Characterization of bRFC ATPase activity. (A) Stimulation of bRFC ATPase by DNA effectors. ATPase reactions were carried out as described. Reaction mixtures contained bRFC in amounts as indicated, in the absence or presence of 12.5 μM (nucleotide concentration) of the following DNAs: oligo(dT)_12–18, poly(dA)₄₅₀₀, poly(dA)₄₅₀₀/oligo(dT)_12–18 (20:1 nucleotide ratio), or φX174 circular ssDNA. (B) PCNA stimulation of RFC ATPase activity. PCNA was added in amounts as indicated to reaction mixtures containing 15 ng of bRFC in the presence of 12.5 μM of poly(dA)₄₅₀₀ or poly(dA)₄₅₀₀/oligo(dT)_12–18. (C) HSSB stimulation of RFC ATPase activity. HSSB was added in amounts as indicated to reaction mixtures containing poly(dA)₄₅₀₀/oligo(dT)_12–18 in the absence or presence of 10 ng of bRFC and/or 40 ng of PCNA.

Figure 4

bRFC preferentially binds to DNA primer ends. Binding of bRFC to DNA was examined using a nitrocellulose filter binding assay as described. bRFC, in amounts as indicated, was incubated with poly(dA)₃₀₀, oligo(dT)_12–18, or poly(dA)₃₀₀/oligo(dT)_12–18 at a molar ratio of 1:0.4, 1:2 and 1:10, respectively, as indicated.
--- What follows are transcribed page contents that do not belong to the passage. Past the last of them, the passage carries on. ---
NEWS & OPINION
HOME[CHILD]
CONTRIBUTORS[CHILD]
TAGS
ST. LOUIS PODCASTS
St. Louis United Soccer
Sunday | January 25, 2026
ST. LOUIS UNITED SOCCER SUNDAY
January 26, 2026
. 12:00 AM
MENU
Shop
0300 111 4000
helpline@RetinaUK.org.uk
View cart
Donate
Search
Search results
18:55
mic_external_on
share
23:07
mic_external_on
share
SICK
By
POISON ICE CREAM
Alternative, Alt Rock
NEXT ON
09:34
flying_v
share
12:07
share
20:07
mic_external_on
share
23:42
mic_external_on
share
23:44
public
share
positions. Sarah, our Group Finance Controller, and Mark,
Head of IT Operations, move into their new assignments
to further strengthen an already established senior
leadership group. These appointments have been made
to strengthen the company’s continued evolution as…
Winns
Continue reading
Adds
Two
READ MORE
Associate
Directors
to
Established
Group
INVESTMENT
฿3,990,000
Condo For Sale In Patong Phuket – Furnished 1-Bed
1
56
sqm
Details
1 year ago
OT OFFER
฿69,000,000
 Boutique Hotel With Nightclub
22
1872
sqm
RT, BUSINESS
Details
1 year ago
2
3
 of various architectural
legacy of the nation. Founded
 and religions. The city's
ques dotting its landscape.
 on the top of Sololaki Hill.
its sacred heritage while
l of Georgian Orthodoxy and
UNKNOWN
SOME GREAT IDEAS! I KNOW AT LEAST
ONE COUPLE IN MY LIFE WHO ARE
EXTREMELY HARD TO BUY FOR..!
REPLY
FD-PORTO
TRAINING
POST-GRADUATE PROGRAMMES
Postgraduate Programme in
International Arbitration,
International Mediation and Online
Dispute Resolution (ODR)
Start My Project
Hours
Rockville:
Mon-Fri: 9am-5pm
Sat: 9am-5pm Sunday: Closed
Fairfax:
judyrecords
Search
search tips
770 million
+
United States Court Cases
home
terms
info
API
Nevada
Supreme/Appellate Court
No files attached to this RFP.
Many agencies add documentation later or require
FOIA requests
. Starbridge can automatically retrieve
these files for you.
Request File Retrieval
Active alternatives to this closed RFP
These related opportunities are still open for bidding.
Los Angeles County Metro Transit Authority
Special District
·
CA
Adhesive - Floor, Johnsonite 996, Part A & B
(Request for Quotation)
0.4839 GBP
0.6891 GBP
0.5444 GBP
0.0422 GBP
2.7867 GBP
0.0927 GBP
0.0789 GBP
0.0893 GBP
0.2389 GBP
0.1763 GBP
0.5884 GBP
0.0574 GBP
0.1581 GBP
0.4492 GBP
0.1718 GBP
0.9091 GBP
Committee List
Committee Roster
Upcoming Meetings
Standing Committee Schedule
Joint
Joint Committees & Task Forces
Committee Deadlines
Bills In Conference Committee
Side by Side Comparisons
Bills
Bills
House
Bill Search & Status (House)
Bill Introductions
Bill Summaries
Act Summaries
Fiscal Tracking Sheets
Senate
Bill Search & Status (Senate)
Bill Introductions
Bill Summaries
The 100% value represented 40 fmol of input DNA.

Figure 5

bRFC loads and unloads PCNA onto and off DNA. (A) bRFC catalyzed loading of PCNA onto singly nicked pBluescript DNA. Reaction mixtures (100 μl) containing 40 mM Tris·HCl (pH 7.5), 0.5 mM DTT, 20 μg/ml BSA, 7 mM Mg (OAc)₂, 2 mM ATP, 0.5 pmol of singly nicked pBluescript plasmid DNA, 5.2 pmol of ³²P-labeled PCNA trimer (574 cpm/fmol) and bRFC (as indicated), were incubated for 10 min at 37°C. Each reaction mixture was then filtered through a 6 ml Bio-Gel A15m column equilibrated with buffer containing 0.02 M Tris·HCl (pH 7.5), 0.1 mM EDTA, 40 μg/ml bovine serum albumin, 8 mM MgCl₂, 4% glycerol, 5 mM DTT, and 0.1 M NaCl at 4°C. Fractions (180 μl) were collected and subjected to Cerenkov counting to detect the elution of the labeled PCNA. The peak shown in the graph represented PCNA that eluted in the excluded volume, i.e., PCNA complexed with DNA. (B) bRFC unloads ³²P-PCNA catalytically from singly nicked DNA. ³²P-PCNA was assembled onto DNA as described in A and the product isolated by BioGel A15m separation. The isolated PCNA–DNA complexes were then incubated in the presence or absence of bRFC (amounts as indicated) in reaction mixtures as described in A prior to gel filtration to resolve free ³²P-PCNA from the ³²P-PCNA–DNA complex. Both included and excluded material were subjected to Cerenkov counting as described above.